これに対し、このような反論がある。コギト・エルゴ・スムの「エルゴ」(ゆえに)とは、三段論法を表すのではなく、「我」が思ったときに「我」があると感じられる、その意識作用の直観を表すのだという説である(直観説)。しかし、「我」が思ったからといって、「我」が存在すると本当に直観として与えられるといえるのか、という疑問もある。
コギト・エルゴ・スムに対しては様々な意見があり、スピノザ・カントなども意見を述べている。
後世への影響
まず、近いところでいうと、合理主義と呼ばれる哲学の思想の始祖となり、スピノザやライプニッツに影響を与えた。

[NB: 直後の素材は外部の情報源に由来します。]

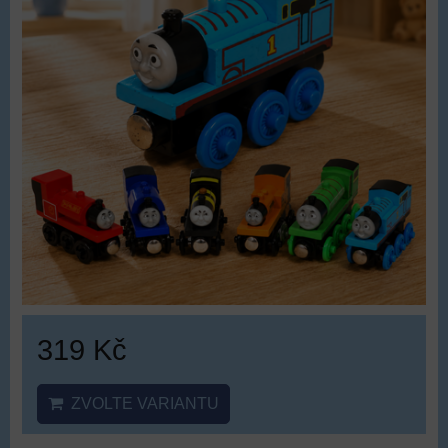
319 Kč
ZVOLTE VARIANTU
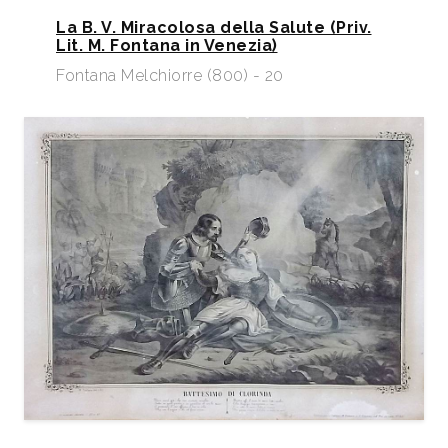
La B. V. Miracolosa della Salute (Priv.
Lit. M. Fontana in Venezia)
Fontana Melchiorre (800) - 20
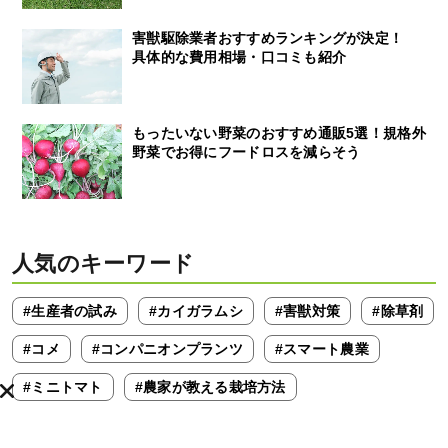
害獣駆除業者おすすめランキングが決定！
具体的な費用相場・口コミも紹介
もったいない野菜のおすすめ通販5選！規格外
野菜でお得にフードロスを減らそう
人気のキーワード
#生産者の試み
#カイガラムシ
#害獣対策
#除草剤
#コメ
#コンパニオンプランツ
#スマート農業
#ミニトマト
#農家が教える栽培方法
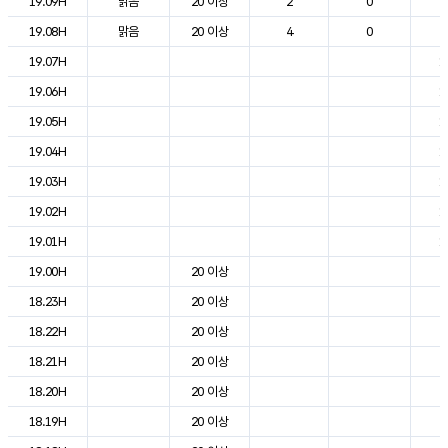
19.09H
맑음
20 이상
2
0
2
19.08H
맑음
20 이상
4
0
2
19.07H
1
19.06H
1
19.05H
1
19.04H
1
19.03H
1
19.02H
1
19.01H
1
19.00H
20 이상
2
18.23H
20 이상
2
18.22H
20 이상
2
18.21H
20 이상
2
18.20H
20 이상
2
18.19H
20 이상
2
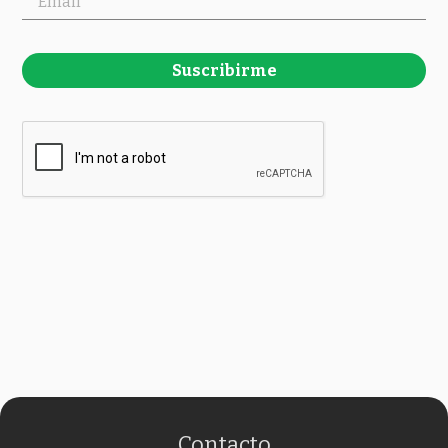
Suscribirme
Contacto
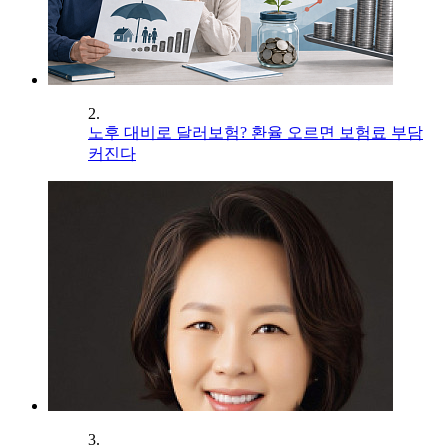
2.
노후 대비로 달러보험? 환율 오르면 보험료 부담
커진다
3.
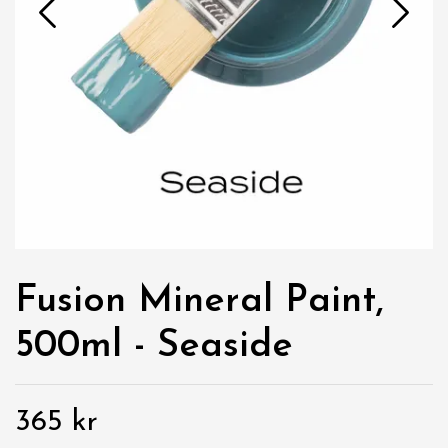
Fusion Mineral Paint,
500ml - Seaside
365 kr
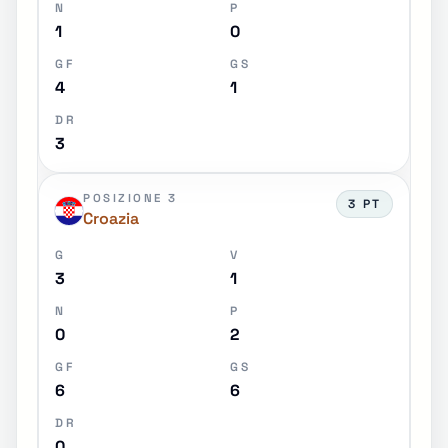
N
P
1
0
GF
GS
4
1
DR
3
POSIZIONE 3
3 PT
Croazia
G
V
3
1
N
P
0
2
GF
GS
6
6
DR
0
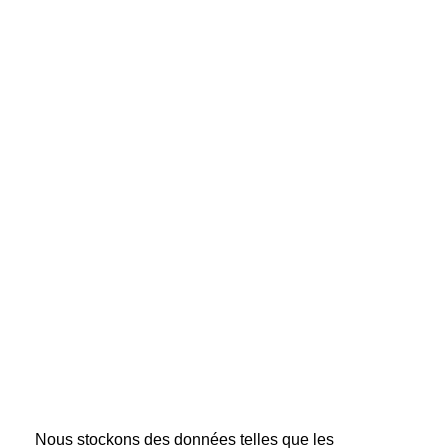
Nous stockons des données telles que les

もっと視野を広げると、スコラ哲学を離れ、近代的自我から出発する近代哲学の礎を築いたという哲学史上の偉大な功績がある。
一方、近代合理主義の始祖となったことや、心身二元論を唱えたことなどから、現代では批判を浴びることも多い。『デカルトの誤り』という本まで書かれるように、槍玉にあげられることの多い人物である。
数学上の業績
デカルトは、複数の実数値を用いて、点の位置を示す座標の考え方を発明した。いわゆるデカルト座標である(直交座標ともいう)。